We met at Brigantine (Edwin B. Forsythe National Wildlife Refuge).



Boat-tailed Grackle, Snow Geese, Greater Yellowlegs, Black-crowned Night Herons, Pectoral Sandpipers....




The purchase of your Duck Stamp at work!






Back at Cape May. Next day. Hawk Watching.



We searched Two Mile Landing outside of Wildwood for American Golden Plover.


Nope.


We did see dolphin.


We did get bitten by a million evil flies.




Off to the inlet at Wildwood in hopes of Red Knot.




Red Knots rely heavily on horseshoe crab eggs to fuel their spring migration.








The Red Knot makes an incredible 18,000 mile roundtrip journey each year from its winter home at the tip of South America to the Arctic and back again.


Red Knots only stop a few times on the way to refuel. One critical stop is the Delaware Bay, where they feast on horseshoe crab eggs. Since the early 1990's horseshoe crabs have been commercially harvested. And, as commercial harvesting increased, the number of Red Knots who reached their Artic breeding grounds and successfully reproduced dramatically declined.


In 2003, some projections showed that at their current rate of decline the American subspecies might go extinct as early as 2010.


We spotted a group of 50 Red Knot offshore in their winter clothes.


Our elation at seeing these long distance migrants for the first time was tempered by thoughts of what may become of them.


We also became official members of the Cape May Bird Observatory so that they can send us stuff and torture us with all the cool stuff happening in Cape May that we are missing.



Note that Pete Dunne signed our welcome letter.



Ok, ok... this is a form letter for all new members.

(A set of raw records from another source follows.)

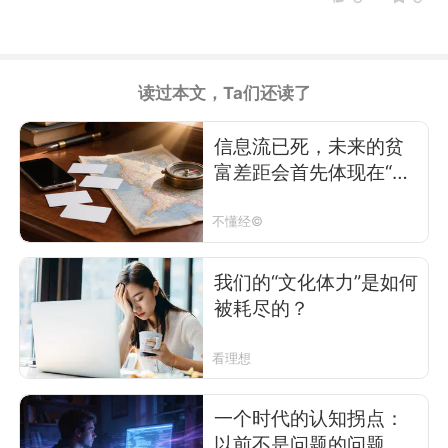
读过本文，Ta们还读了
信息流已死，未来的贫
富差距会首先体现在“现
实感”上
不懂经©
我们的“文化体力”是如何
被耗尽的？
看理想
一个时代的认知拐点：
以前不是问题的问题，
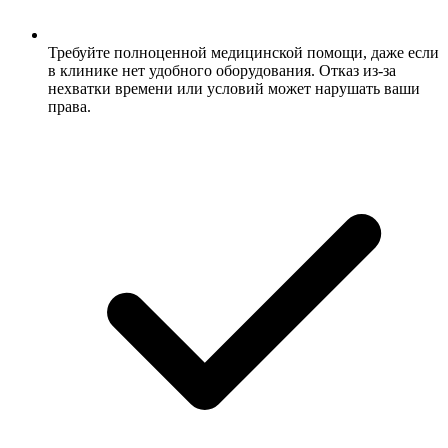
Требуйте полноценной медицинской помощи, даже если
в клинике нет удобного оборудования. Отказ из-за
нехватки времени или условий может нарушать ваши
права.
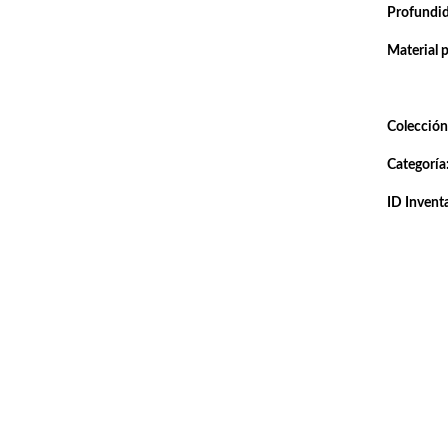
Profundi
Material 
Colección
Categoría
ID Inventa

Twenty minutes until the ferry sailed. Twenty minutes of birding at the Beanery.


As we walked to the car a Peregrine flew over followed by a Merlin.
Sigh.

2 comments:

Anonymous said...

It was such a joy to read about your trip and look at the gorgeous pictures. We're glad that you had a wonderful time!

-GG and Rhodo

Warren & Lisa Strobel said...

GG & Rhodo: Hope you two are well. We were sorry not to hike with you 2 last time, but we'll find a time!